Records from a data source

---*---

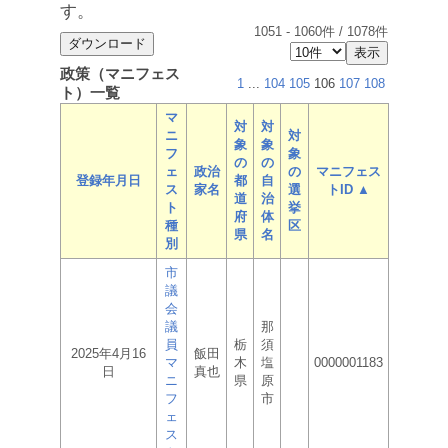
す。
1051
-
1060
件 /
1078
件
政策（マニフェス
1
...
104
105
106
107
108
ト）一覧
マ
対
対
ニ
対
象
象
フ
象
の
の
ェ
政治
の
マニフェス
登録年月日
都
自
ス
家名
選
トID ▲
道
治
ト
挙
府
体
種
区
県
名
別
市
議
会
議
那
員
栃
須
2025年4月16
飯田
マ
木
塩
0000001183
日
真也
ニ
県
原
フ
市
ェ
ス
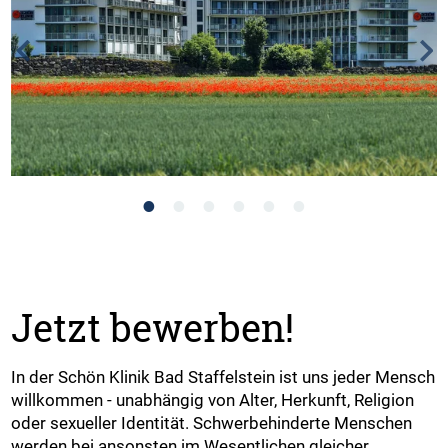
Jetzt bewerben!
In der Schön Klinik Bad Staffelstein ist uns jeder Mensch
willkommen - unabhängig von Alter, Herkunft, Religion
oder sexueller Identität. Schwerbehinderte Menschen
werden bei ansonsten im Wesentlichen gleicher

---*---

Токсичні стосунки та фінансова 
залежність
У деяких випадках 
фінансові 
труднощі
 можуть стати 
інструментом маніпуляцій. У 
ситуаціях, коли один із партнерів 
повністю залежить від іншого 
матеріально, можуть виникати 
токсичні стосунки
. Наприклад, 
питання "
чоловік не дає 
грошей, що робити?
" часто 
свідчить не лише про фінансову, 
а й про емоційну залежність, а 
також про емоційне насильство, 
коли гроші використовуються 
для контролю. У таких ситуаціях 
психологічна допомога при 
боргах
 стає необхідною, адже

---*---

Look above for the line holding "willkommen - unabhängig" and the line holding "werden bei ansonsten im Wesentlichen gleicher". Retype both, and every line between them, word for word and nothing else.

willkommen - unabhängig von Alter, Herkunft, Religion
oder sexueller Identität. Schwerbehinderte Menschen
werden bei ansonsten im Wesentlichen gleicher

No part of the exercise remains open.